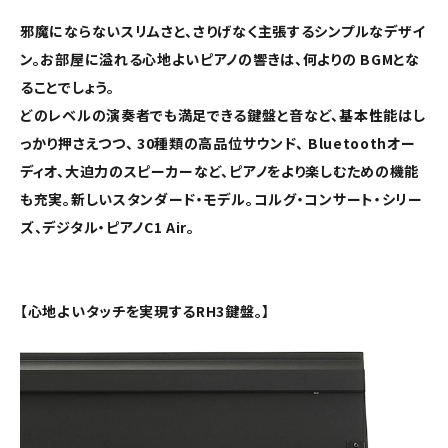
邪魔にならないスリムさと、さりげなく主張するシンプルなデザイ
ン。お部屋に溢れる心地よいピアノの響きは、何よりの BGMとな
ることでしょう。
どのレベルの演奏者でも満足できる鍵盤と音など、基本性能はし
っかり押さえつつ、 30種類の高品位サウンド、 Bluetoothオー
ディオ、大迫力のスピーカーなど、ピアノをより楽しむための機能
も充実。新しいスタンダード・モデル。コルグ・コンサート・シリー
ズ、デジタル・ピアノC1 Air。
【心地よいタッチを実現するRH3鍵盤。】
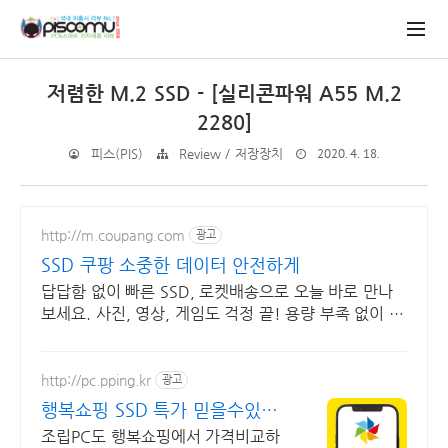
저렴한 M.2 SSD - [실리콘파워 A55 M.2
2280]
2020. 4. 18.
피스(PIS)
Review / 저장장치
http://m.coupang.com
광고
SSD 쿠팡 소중한 데이터 안전하게
답답함 없이 빠른 SSD, 로켓배송으로 오늘 바로 만나
보세요. 사진, 영상, 게임도 걱정 끝! 용량 부족 없이 여
유롭게 사용하세요.
http://pc.pping.kr
광고
행복쇼핑 SSD 특가 믿을수있는
100% 매매보호
조립PC도 행복쇼핑에서 가격비교하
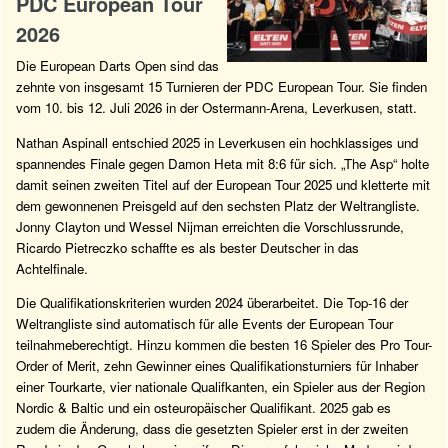
PDC European Tour
2026
Die European Darts Open sind das
zehnte von insgesamt 15 Turnieren der PDC European Tour. Sie finden
vom 10. bis 12. Juli 2026 in der Ostermann-Arena, Leverkusen, statt.
Nathan Aspinall entschied 2025 in Leverkusen ein hochklassiges und
spannendes Finale gegen Damon Heta mit 8:6 für sich. „The Asp“ holte
damit seinen zweiten Titel auf der European Tour 2025 und kletterte mit
dem gewonnenen Preisgeld auf den sechsten Platz der Weltrangliste.
Jonny Clayton und Wessel Nijman erreichten die Vorschlussrunde,
Ricardo Pietreczko schaffte es als bester Deutscher in das
Achtelfinale.
Die Qualifikationskriterien wurden 2024 überarbeitet. Die Top-16 der
Weltrangliste sind automatisch für alle Events der European Tour
teilnahmeberechtigt. Hinzu kommen die besten 16 Spieler des Pro Tour-
Order of Merit, zehn Gewinner eines Qualifikationsturniers für Inhaber
einer Tourkarte, vier nationale Qualifkanten, ein Spieler aus der Region
Nordic & Baltic und ein osteuropäischer Qualifikant. 2025 gab es
zudem die Änderung, dass die gesetzten Spieler erst in der zweiten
§
If an entry above contains a picture, leave that picture out and copy everything else exactly.

邪魔にならないスリムさと、さりげなく主張するシンプルなデザイ
ン。お部屋に溢れる心地よいピアノの響きは、何よりの BGMとな
ることでしょう。
どのレベルの演奏者でも満足できる鍵盤と音など、基本性能はし
っかり押さえつつ、 30種類の高品位サウンド、 Bluetoothオー
ディオ、大迫力のスピーカーなど、ピアノをより楽しむための機能
も充実。新しいスタンダード・モデル。コルグ・コンサート・シリー
ズ、デジタル・ピアノC1 Air。
【心地よいタッチを実現するRH3鍵盤。】
저렴한 M.2 SSD - [실리콘파워 A55 M.2
2280]
2020. 4. 18.
피스(PIS)
Review / 저장장치
http://m.coupang.com
광고
SSD 쿠팡 소중한 데이터 안전하게
답답함 없이 빠른 SSD, 로켓배송으로 오늘 바로 만나
보세요. 사진, 영상, 게임도 걱정 끝! 용량 부족 없이 여
유롭게 사용하세요.
http://pc.pping.kr
광고
행복쇼핑 SSD 특가 믿을수있는
100% 매매보호
조립PC도 행복쇼핑에서 가격비교하
PDC European Tour
2026
Die European Darts Open sind das
zehnte von insgesamt 15 Turnieren der PDC European Tour. Sie finden
vom 10. bis 12. Juli 2026 in der Ostermann-Arena, Leverkusen, statt.
Nathan Aspinall entschied 2025 in Leverkusen ein hochklassiges und
spannendes Finale gegen Damon Heta mit 8:6 für sich. „The Asp“ holte
damit seinen zweiten Titel auf der European Tour 2025 und kletterte mit
dem gewonnenen Preisgeld auf den sechsten Platz der Weltrangliste.
Jonny Clayton und Wessel Nijman erreichten die Vorschlussrunde,
Ricardo Pietreczko schaffte es als bester Deutscher in das
Achtelfinale.
Die Qualifikationskriterien wurden 2024 überarbeitet. Die Top-16 der
Weltrangliste sind automatisch für alle Events der European Tour
teilnahmeberechtigt. Hinzu kommen die besten 16 Spieler des Pro Tour-
Order of Merit, zehn Gewinner eines Qualifikationsturniers für Inhaber
einer Tourkarte, vier nationale Qualifkanten, ein Spieler aus der Region
Nordic & Baltic und ein osteuropäischer Qualifikant. 2025 gab es
zudem die Änderung, dass die gesetzten Spieler erst in der zweiten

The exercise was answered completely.